Information shown –
....................

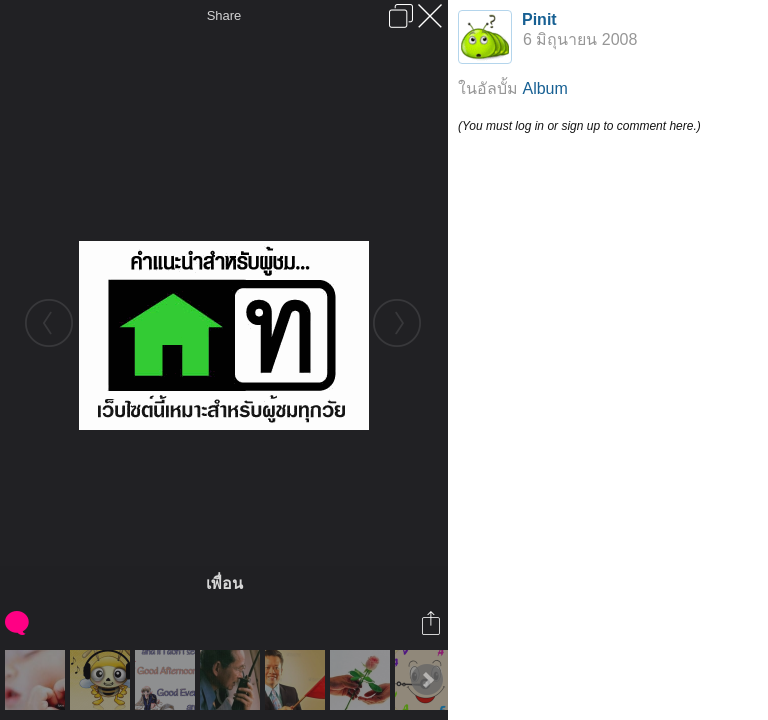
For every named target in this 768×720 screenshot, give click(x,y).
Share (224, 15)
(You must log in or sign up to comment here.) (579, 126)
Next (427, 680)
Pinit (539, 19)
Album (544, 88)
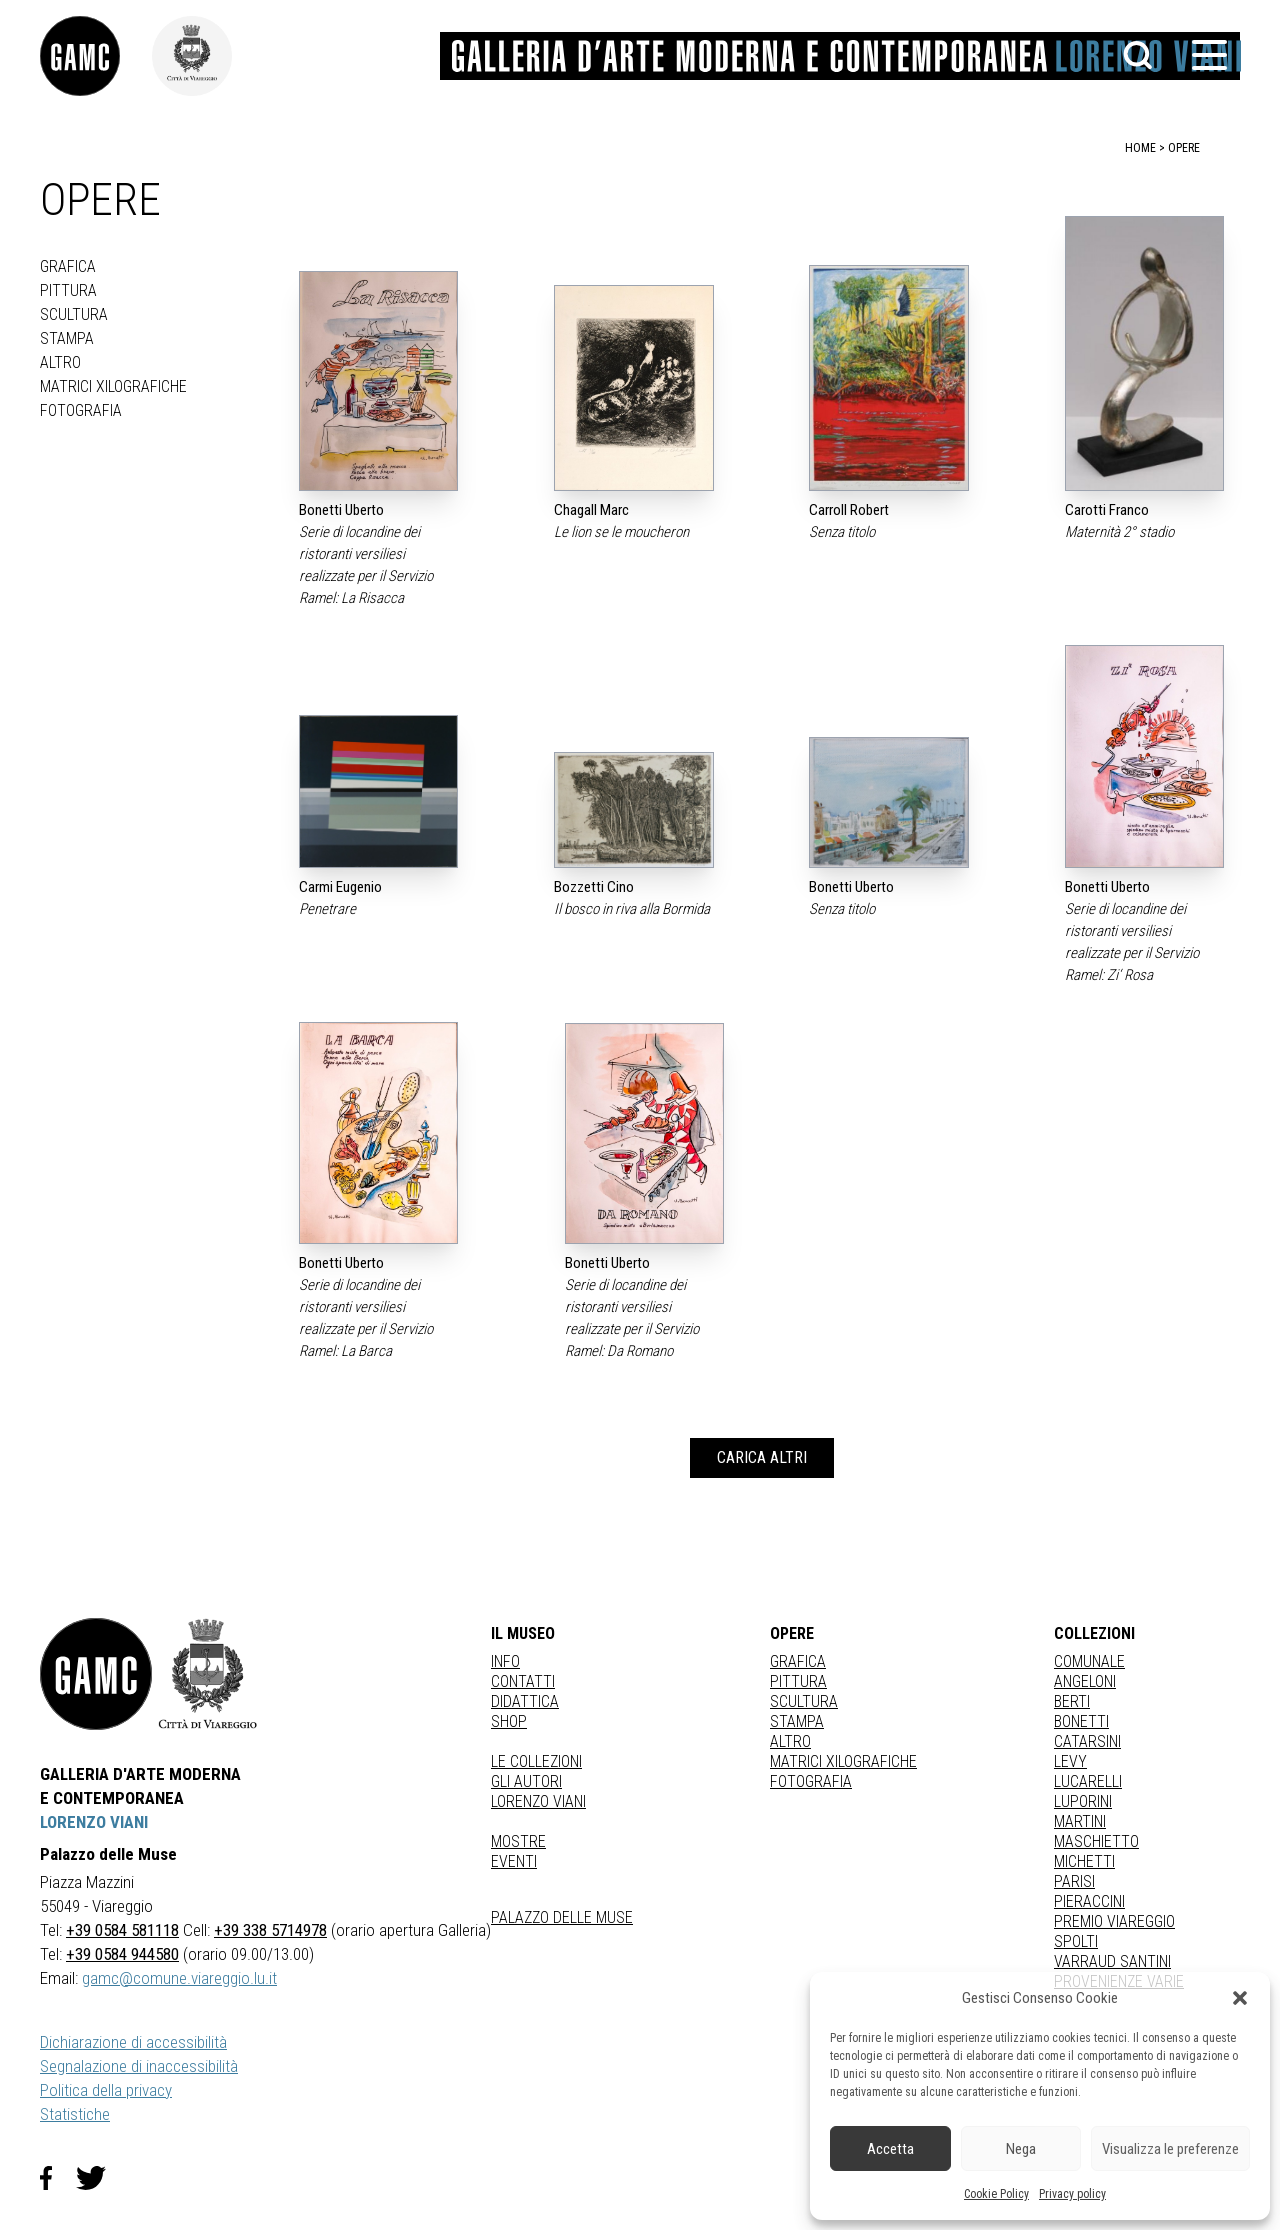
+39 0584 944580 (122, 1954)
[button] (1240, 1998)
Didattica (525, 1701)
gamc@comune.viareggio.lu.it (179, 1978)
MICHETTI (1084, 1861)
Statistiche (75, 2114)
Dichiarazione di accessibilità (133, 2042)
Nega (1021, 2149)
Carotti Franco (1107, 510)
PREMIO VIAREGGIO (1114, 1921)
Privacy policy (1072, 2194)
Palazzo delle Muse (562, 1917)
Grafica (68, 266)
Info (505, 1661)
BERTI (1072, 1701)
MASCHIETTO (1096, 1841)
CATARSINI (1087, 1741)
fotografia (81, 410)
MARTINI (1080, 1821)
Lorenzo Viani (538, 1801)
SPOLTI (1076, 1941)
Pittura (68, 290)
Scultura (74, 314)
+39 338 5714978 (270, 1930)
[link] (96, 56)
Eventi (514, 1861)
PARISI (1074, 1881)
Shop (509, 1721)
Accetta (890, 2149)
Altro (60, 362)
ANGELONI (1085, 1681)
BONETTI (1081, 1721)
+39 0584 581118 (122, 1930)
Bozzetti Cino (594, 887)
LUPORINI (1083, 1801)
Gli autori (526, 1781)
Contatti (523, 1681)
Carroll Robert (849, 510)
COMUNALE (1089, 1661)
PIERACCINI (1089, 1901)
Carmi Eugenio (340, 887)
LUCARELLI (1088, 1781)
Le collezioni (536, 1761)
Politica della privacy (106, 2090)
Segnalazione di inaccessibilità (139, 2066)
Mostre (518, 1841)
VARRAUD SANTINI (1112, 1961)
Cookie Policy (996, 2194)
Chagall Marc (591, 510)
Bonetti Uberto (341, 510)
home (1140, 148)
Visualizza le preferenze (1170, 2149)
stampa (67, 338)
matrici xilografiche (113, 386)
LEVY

....................

What the task requires –
Return word for word the line with "MASCHIETTO (1096, 1841)" and every line after it through the end of the records above.

Response to this task –
MASCHIETTO (1096, 1841)
CATARSINI (1087, 1741)
fotografia (81, 410)
MARTINI (1080, 1821)
Lorenzo Viani (538, 1801)
SPOLTI (1076, 1941)
Pittura (68, 290)
Scultura (74, 314)
+39 338 5714978 (270, 1930)
[link] (96, 56)
Eventi (514, 1861)
PARISI (1074, 1881)
Shop (509, 1721)
Accetta (890, 2149)
Altro (60, 362)
ANGELONI (1085, 1681)
BONETTI (1081, 1721)
+39 0584 581118 (122, 1930)
Bozzetti Cino (594, 887)
LUPORINI (1083, 1801)
Gli autori (526, 1781)
Contatti (523, 1681)
Carroll Robert (849, 510)
COMUNALE (1089, 1661)
PIERACCINI (1089, 1901)
Carmi Eugenio (340, 887)
LUCARELLI (1088, 1781)
Le collezioni (536, 1761)
Politica della privacy (106, 2090)
Segnalazione di inaccessibilità (139, 2066)
Mostre (518, 1841)
VARRAUD SANTINI (1112, 1961)
Cookie Policy (996, 2194)
Chagall Marc (591, 510)
Bonetti Uberto (341, 510)
home (1140, 148)
Visualizza le preferenze (1170, 2149)
stampa (67, 338)
matrici xilografiche (113, 386)
LEVY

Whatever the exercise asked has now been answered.